Source records –
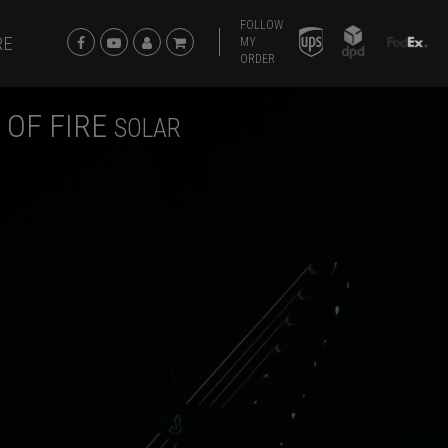
FOLLOW
RE
MY
ORDER
 OF FIRE
SOLAR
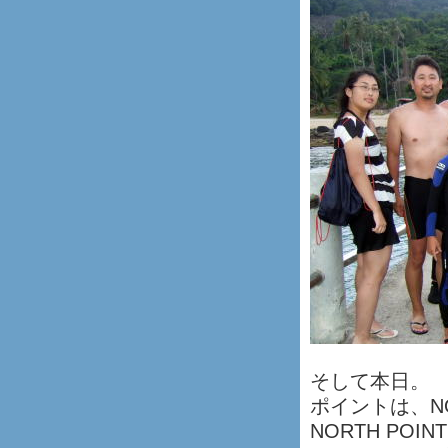
そして本日。
ポイントは、NO
NORTH P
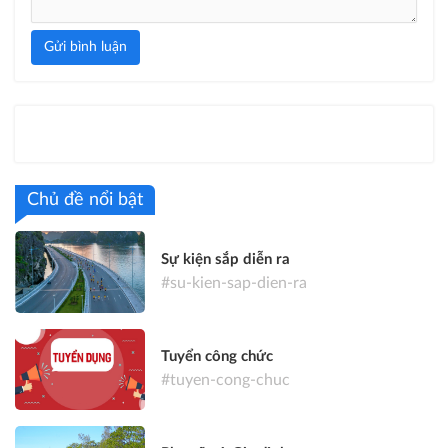
Gửi bình luận
Chủ đề nổi bật
Sự kiện sắp diễn ra
#su-kien-sap-dien-ra
Tuyển công chức
#tuyen-cong-chuc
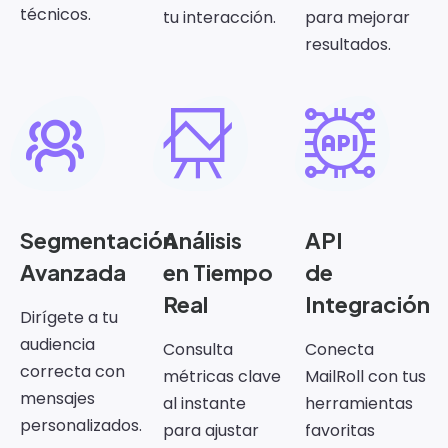
técnicos.
tu interacción.
para mejorar
resultados.
Segmentación
Análisis
API
Avanzada
en Tiempo
de
Real
Integración
Dirígete a tu
audiencia
Consulta
Conecta
correcta con
métricas clave
MailRoll con tus
mensajes
al instante
herramientas
personalizados.
para ajustar
favoritas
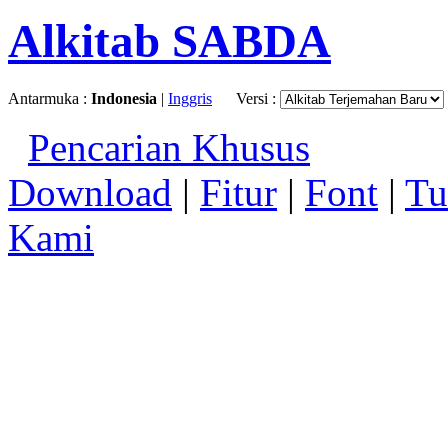
Alkitab SABDA
Antarmuka :
Indonesia
|
Inggris
Versi :
Pencarian Khusus
Download
|
Fitur
|
Font
|
Tu
Kami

Problem to work on – Excluding all pictures, reproduce the records exactly as they appear above.

Solution –
FOLLOW
RE
MY
ORDER
 OF FIRE
SOLAR
そして本日。
ポイントは、NO
NORTH P
Gửi bình luận
Chủ đề nổi bật
Sự kiện sắp diễn ra
#su-kien-sap-dien-ra
Tuyển công chức
#tuyen-cong-chuc
técnicos.
tu interacción.
para mejorar
resultados.
Segmentación
Análisis
API
Avanzada
en Tiempo
de
Real
Integración
Dirígete a tu
audiencia
Consulta
Conecta
correcta con
métricas clave
MailRoll con tus
mensajes
al instante
herramientas
personalizados.
para ajustar
favoritas
Alkitab SABDA
Antarmuka :
Indonesia
|
Inggris
Versi :
Pencarian Khusus
Download
|
Fitur
|
Font
|
Tu
Kami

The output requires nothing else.